━━ Supplied material

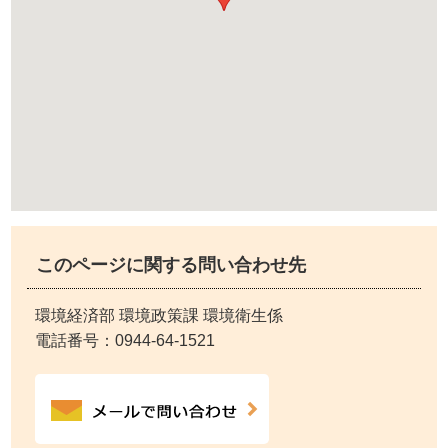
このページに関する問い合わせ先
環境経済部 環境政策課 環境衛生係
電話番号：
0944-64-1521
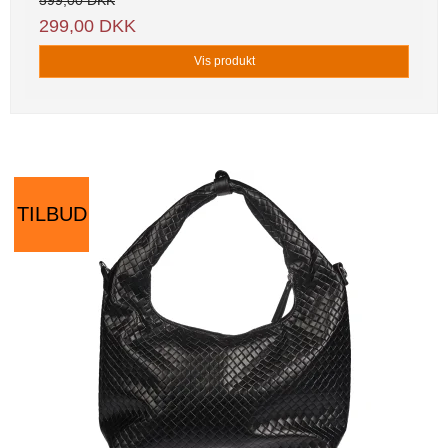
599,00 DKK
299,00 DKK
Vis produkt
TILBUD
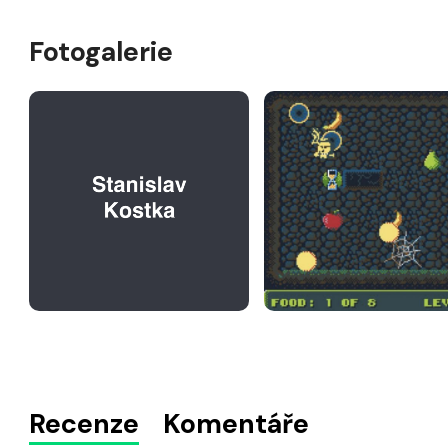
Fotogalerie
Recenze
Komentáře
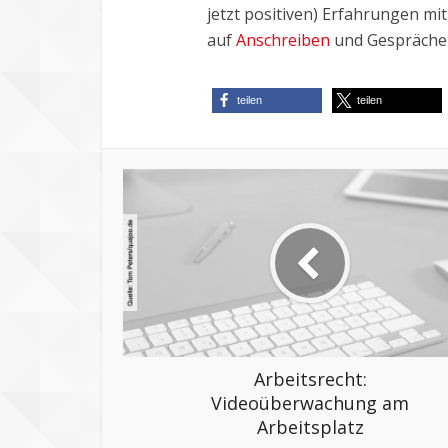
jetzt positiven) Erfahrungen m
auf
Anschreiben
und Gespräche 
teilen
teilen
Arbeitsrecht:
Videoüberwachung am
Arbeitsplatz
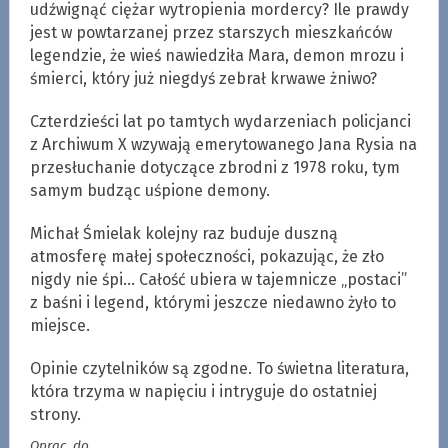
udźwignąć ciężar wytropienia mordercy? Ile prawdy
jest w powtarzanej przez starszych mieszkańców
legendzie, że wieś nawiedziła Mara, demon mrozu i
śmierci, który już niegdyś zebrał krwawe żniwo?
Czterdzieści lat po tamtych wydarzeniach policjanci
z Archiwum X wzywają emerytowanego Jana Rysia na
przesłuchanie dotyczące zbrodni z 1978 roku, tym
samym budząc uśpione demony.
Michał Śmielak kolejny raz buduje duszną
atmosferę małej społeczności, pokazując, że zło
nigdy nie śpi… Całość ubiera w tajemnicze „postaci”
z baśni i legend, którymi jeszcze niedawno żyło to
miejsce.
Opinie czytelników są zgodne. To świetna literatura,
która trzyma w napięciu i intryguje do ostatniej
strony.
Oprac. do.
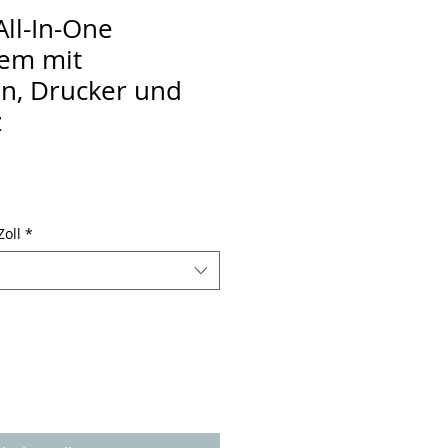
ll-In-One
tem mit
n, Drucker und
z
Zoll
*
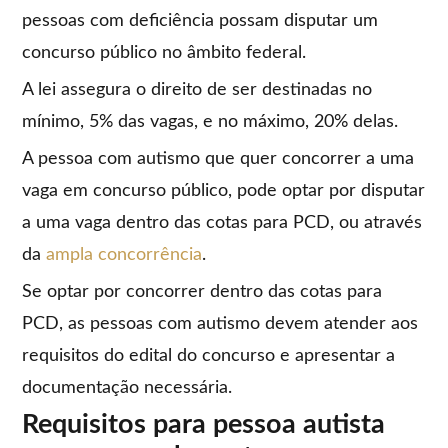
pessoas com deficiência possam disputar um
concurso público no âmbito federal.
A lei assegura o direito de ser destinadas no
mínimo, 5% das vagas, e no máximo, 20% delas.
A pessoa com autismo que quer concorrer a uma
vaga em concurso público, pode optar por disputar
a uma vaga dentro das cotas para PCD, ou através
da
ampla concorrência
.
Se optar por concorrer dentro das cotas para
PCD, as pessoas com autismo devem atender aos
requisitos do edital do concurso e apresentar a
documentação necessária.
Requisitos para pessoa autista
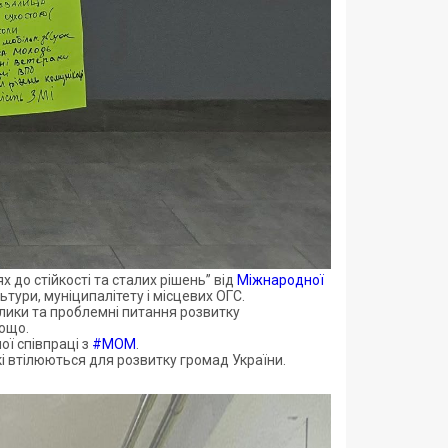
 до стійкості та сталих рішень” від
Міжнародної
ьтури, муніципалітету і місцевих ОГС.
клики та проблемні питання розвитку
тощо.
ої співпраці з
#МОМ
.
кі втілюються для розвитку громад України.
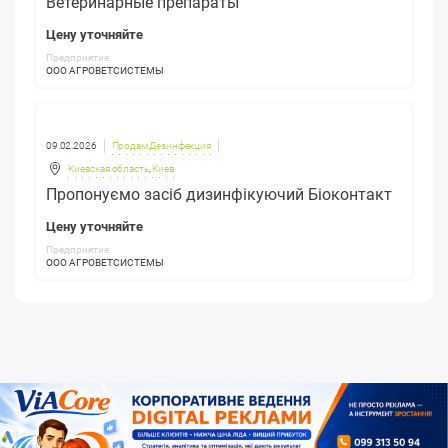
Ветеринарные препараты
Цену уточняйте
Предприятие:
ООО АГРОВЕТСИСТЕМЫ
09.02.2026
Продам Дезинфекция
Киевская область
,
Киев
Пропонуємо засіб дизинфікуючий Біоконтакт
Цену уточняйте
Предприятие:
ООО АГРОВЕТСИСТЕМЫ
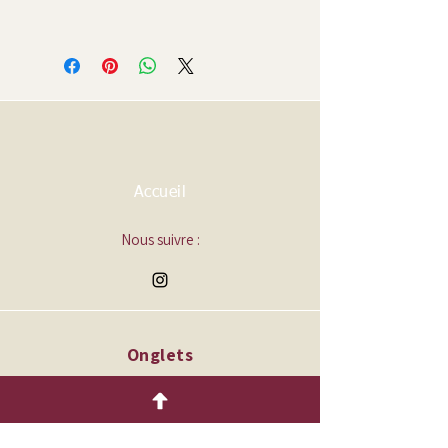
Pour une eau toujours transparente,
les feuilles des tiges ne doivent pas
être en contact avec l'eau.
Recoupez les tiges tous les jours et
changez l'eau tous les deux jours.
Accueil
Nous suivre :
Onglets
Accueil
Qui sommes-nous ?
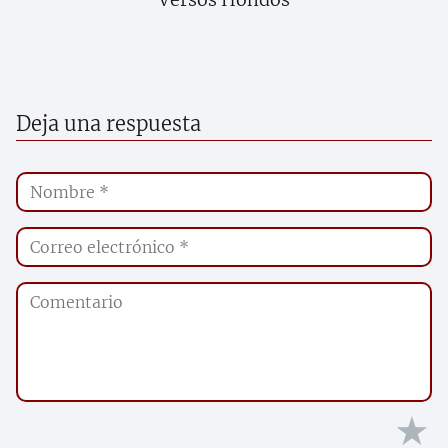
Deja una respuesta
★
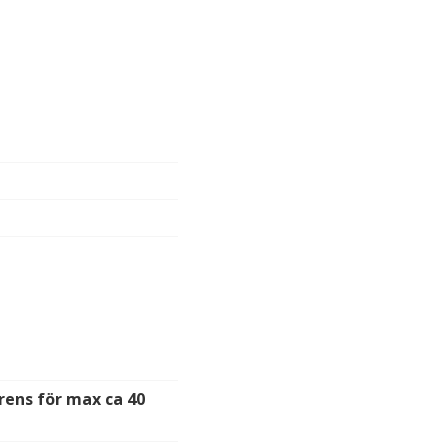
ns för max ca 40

━━━━
━━ Supplied material

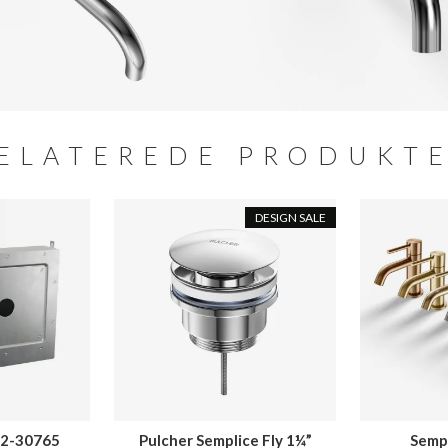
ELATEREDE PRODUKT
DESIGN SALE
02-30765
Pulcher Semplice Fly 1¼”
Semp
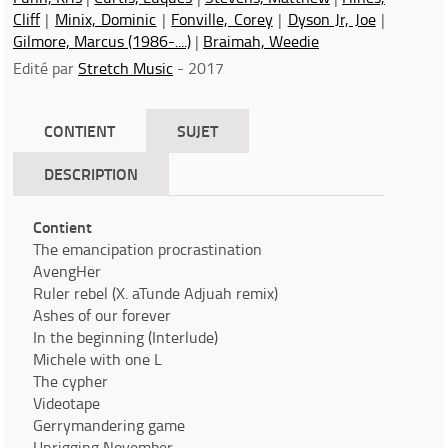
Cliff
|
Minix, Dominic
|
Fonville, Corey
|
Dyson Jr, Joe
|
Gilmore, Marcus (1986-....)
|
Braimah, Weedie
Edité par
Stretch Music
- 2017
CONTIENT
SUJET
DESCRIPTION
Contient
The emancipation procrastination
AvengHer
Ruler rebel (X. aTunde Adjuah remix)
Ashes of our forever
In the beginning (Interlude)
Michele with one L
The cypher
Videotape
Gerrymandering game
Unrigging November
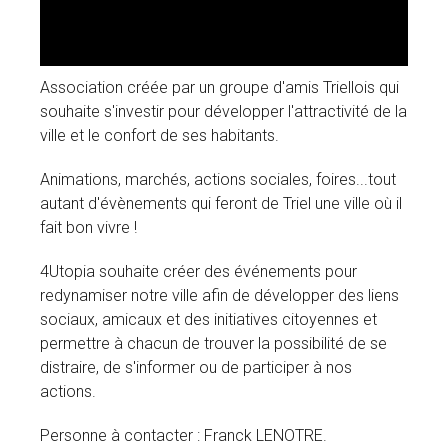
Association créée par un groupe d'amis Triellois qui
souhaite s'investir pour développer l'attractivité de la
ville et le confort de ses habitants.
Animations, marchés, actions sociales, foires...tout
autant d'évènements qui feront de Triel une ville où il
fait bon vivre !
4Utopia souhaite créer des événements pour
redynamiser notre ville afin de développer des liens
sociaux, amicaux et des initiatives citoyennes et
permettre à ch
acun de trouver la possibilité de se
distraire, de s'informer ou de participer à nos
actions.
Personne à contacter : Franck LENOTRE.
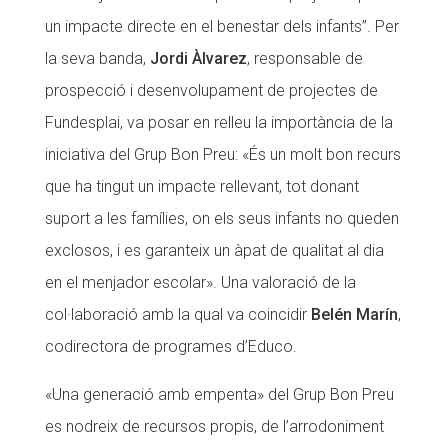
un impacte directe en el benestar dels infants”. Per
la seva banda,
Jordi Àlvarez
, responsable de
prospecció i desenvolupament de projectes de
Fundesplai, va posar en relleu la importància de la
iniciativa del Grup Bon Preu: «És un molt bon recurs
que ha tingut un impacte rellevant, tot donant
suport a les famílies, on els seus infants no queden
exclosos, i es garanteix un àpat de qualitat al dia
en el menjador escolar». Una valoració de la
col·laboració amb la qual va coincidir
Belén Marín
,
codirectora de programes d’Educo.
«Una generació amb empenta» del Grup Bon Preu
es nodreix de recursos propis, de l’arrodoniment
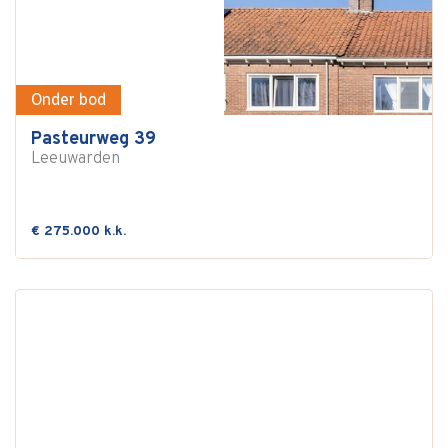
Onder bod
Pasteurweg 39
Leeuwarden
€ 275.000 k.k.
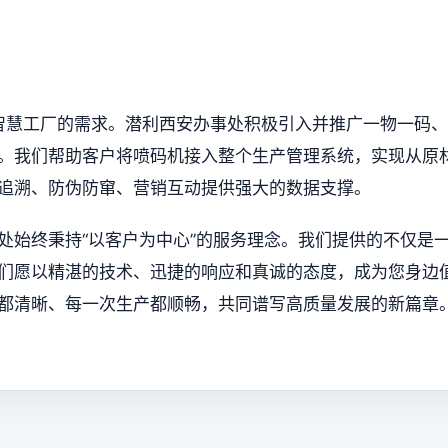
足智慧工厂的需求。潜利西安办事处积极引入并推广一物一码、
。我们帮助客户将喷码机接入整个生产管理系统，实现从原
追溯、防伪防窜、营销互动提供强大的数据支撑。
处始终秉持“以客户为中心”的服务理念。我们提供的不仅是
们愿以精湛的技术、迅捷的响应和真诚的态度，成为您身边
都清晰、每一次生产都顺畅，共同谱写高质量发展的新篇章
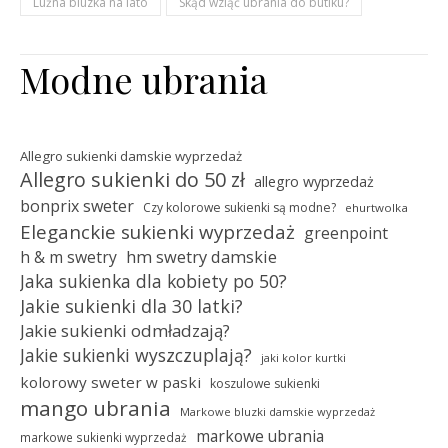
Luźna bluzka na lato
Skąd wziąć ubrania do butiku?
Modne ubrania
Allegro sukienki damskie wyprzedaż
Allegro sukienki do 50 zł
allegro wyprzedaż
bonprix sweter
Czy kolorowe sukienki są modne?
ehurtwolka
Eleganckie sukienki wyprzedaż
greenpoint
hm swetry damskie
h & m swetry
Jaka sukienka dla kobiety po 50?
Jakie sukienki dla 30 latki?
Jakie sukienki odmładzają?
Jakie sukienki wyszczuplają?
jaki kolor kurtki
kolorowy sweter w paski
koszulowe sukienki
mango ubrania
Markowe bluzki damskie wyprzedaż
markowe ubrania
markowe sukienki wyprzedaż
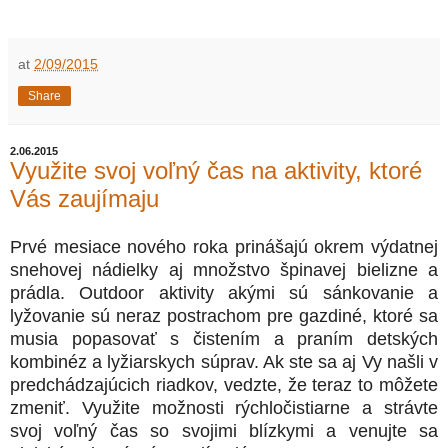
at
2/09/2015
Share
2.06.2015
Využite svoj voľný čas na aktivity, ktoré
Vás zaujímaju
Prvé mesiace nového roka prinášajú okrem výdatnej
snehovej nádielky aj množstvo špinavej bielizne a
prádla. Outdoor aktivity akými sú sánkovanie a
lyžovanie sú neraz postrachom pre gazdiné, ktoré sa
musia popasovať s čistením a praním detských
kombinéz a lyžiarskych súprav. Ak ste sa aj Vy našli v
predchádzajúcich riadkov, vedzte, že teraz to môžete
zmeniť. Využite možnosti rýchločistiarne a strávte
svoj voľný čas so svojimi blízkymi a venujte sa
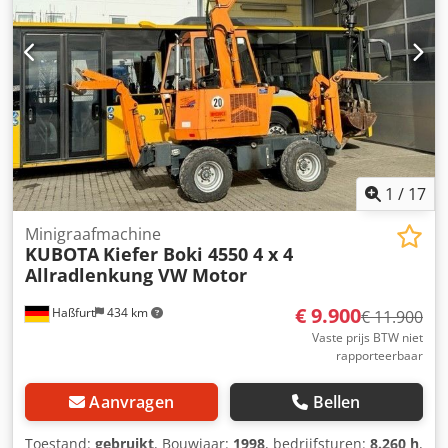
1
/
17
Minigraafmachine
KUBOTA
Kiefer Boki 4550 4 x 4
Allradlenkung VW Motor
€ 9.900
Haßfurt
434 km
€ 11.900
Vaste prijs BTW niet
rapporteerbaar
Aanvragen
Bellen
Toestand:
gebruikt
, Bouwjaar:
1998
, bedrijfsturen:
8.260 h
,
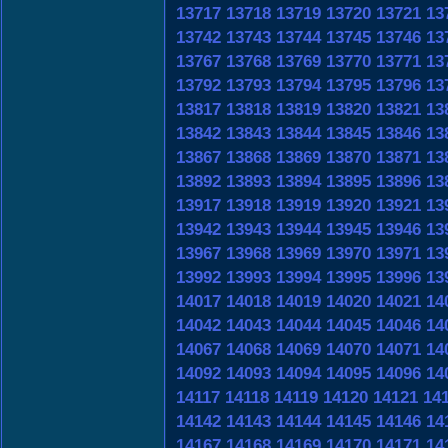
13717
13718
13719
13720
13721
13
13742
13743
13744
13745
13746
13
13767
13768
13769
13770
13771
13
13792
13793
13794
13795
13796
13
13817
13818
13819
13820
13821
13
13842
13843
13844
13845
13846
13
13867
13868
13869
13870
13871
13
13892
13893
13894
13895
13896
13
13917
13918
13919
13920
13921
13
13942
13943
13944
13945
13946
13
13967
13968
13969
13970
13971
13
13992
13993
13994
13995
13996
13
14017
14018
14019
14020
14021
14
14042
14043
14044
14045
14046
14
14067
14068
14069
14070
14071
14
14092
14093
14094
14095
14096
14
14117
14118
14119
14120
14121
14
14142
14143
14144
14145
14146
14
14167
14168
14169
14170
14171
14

━━━━

> **Exercise brief**: What lines in the listing include the string "Využite"? Copy them out.

> **Task output**:
Využite svoj voľný čas na aktivity, ktoré
zmeniť. Využite možnosti rýchločistiarne a strávte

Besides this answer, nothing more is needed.